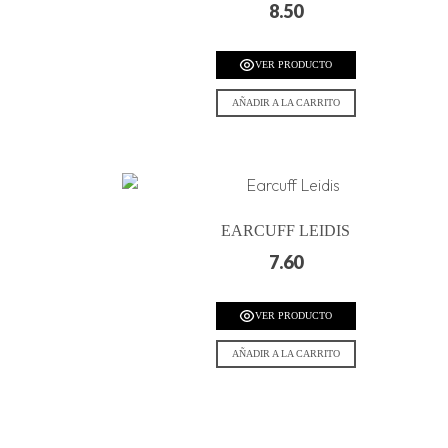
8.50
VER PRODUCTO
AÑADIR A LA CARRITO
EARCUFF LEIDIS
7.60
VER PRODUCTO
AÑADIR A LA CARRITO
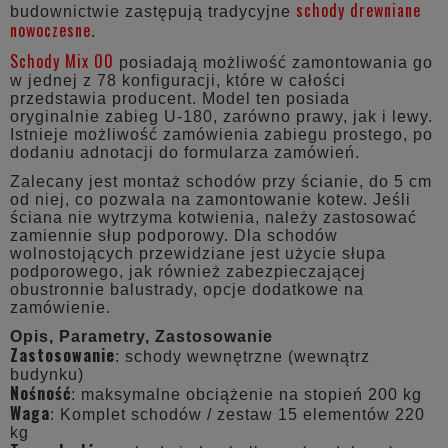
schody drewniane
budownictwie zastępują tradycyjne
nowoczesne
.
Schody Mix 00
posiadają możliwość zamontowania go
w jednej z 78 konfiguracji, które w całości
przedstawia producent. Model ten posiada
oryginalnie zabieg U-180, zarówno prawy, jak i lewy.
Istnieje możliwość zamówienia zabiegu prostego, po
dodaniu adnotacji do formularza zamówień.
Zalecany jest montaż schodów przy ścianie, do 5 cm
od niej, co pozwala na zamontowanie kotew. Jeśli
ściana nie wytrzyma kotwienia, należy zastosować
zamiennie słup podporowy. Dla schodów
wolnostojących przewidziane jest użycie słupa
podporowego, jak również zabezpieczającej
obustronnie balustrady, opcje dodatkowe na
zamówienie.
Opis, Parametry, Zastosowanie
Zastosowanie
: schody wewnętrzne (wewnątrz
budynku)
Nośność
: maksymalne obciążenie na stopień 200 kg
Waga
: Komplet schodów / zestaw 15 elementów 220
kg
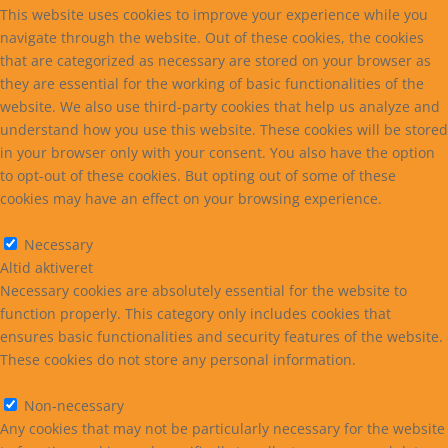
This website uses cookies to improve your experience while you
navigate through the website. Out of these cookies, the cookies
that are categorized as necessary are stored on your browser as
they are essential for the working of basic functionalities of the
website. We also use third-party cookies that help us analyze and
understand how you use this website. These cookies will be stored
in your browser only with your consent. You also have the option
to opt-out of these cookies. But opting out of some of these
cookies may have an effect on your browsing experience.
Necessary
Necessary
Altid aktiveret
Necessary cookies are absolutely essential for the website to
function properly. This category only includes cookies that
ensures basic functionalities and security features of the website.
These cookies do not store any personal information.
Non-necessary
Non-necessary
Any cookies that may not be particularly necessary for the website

...

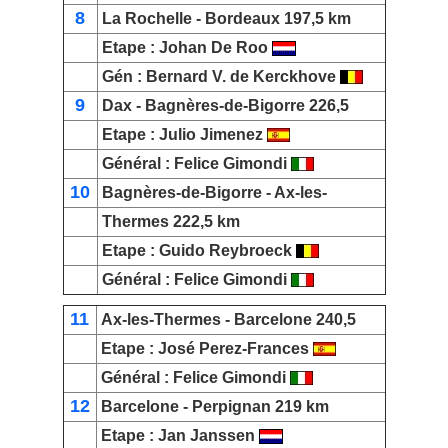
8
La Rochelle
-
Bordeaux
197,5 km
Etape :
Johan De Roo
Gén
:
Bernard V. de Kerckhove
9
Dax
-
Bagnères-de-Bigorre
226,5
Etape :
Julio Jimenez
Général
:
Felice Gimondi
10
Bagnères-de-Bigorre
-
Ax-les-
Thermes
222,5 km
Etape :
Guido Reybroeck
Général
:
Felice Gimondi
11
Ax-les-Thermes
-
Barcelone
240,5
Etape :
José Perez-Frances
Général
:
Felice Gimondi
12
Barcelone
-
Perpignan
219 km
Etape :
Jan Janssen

* **What you have to do**: Within the listing above, extract exactly the lines from the line with "Bernard V. de Kerckhove" to the line with "Jan Janssen", the two named lines included, and no others.

* **Result below**:
Bernard V. de Kerckhove
9
Dax
-
Bagnères-de-Bigorre
226,5
Etape :
Julio Jimenez
Général
:
Felice Gimondi
10
Bagnères-de-Bigorre
-
Ax-les-
Thermes
222,5 km
Etape :
Guido Reybroeck
Général
:
Felice Gimondi
11
Ax-les-Thermes
-
Barcelone
240,5
Etape :
José Perez-Frances
Général
:
Felice Gimondi
12
Barcelone
-
Perpignan
219 km
Etape :
Jan Janssen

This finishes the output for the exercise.